===== DATA RECORDS =====

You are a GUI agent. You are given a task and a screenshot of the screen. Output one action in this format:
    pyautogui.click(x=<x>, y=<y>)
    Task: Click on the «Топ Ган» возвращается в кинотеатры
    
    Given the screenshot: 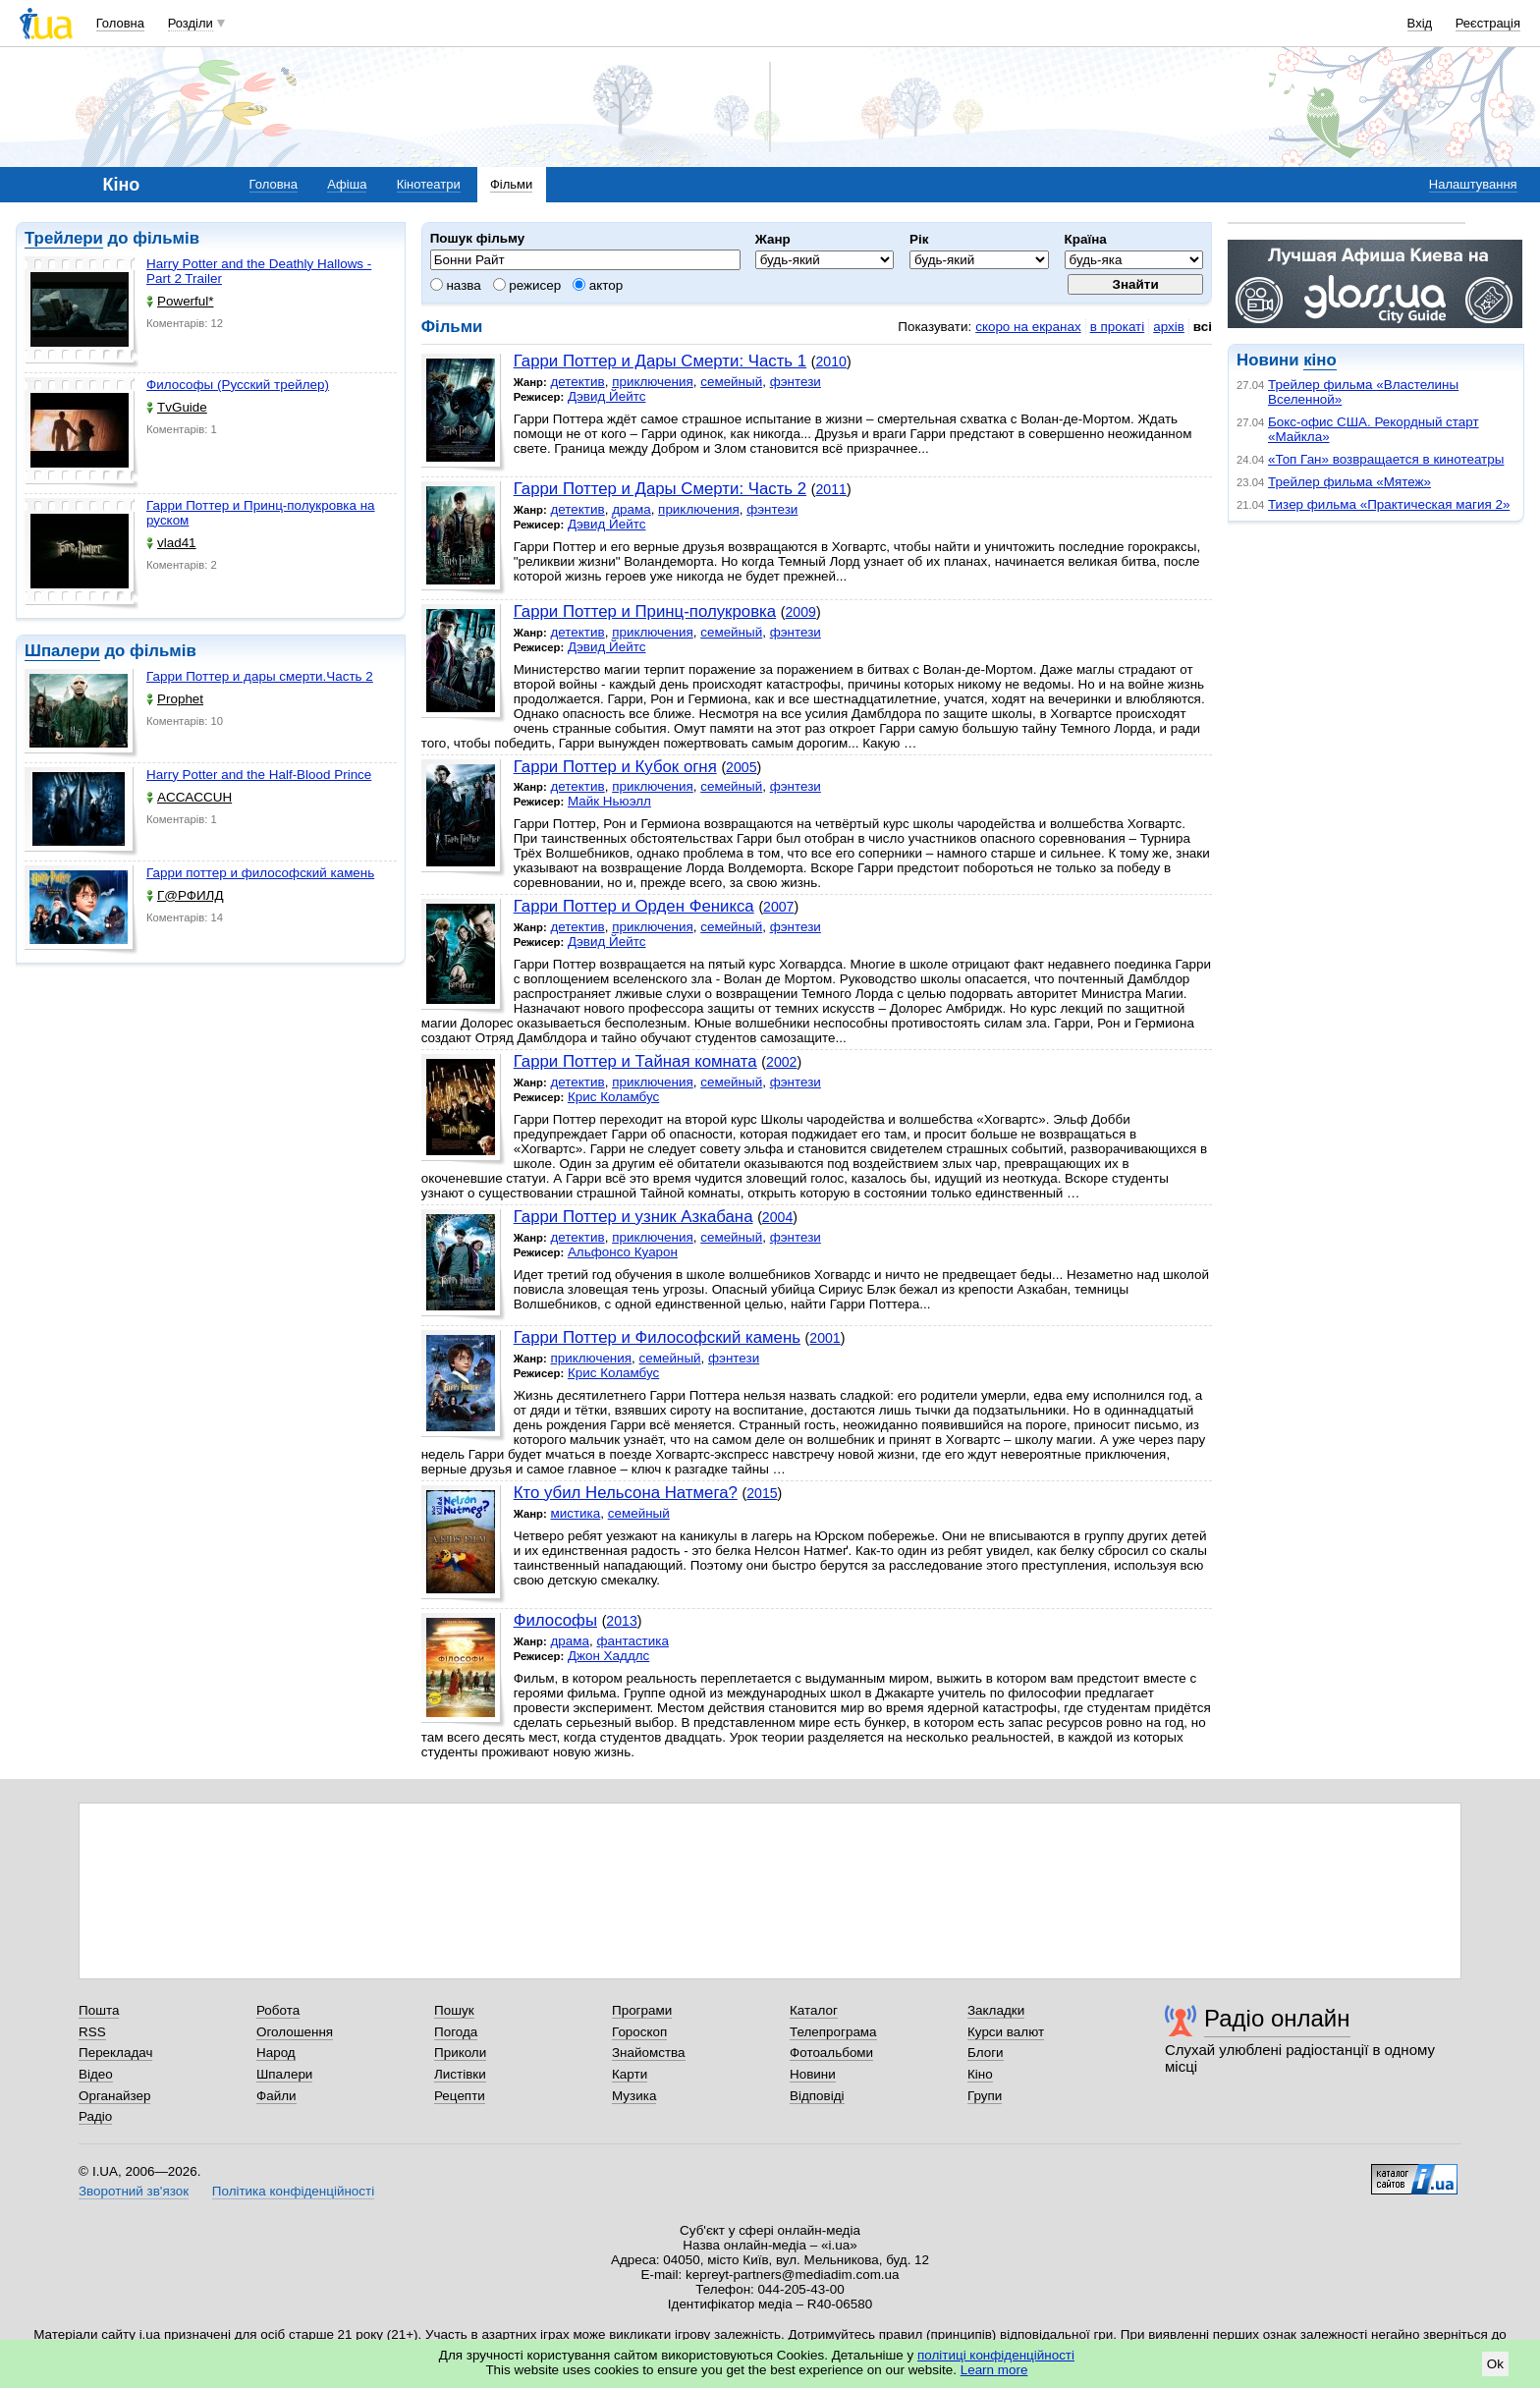 What is the action you would take?
    pyautogui.click(x=1386, y=459)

=====

• [PROBLEM]
In the data above, repeat exactly each line from the first through the line that contains "Task: Click on", and give nothing else.

• [SOLUTION TO THIS EXERCISE]
You are a GUI agent. You are given a task and a screenshot of the screen. Output one action in this format:
    pyautogui.click(x=<x>, y=<y>)
    Task: Click on the «Топ Ган» возвращается в кинотеатры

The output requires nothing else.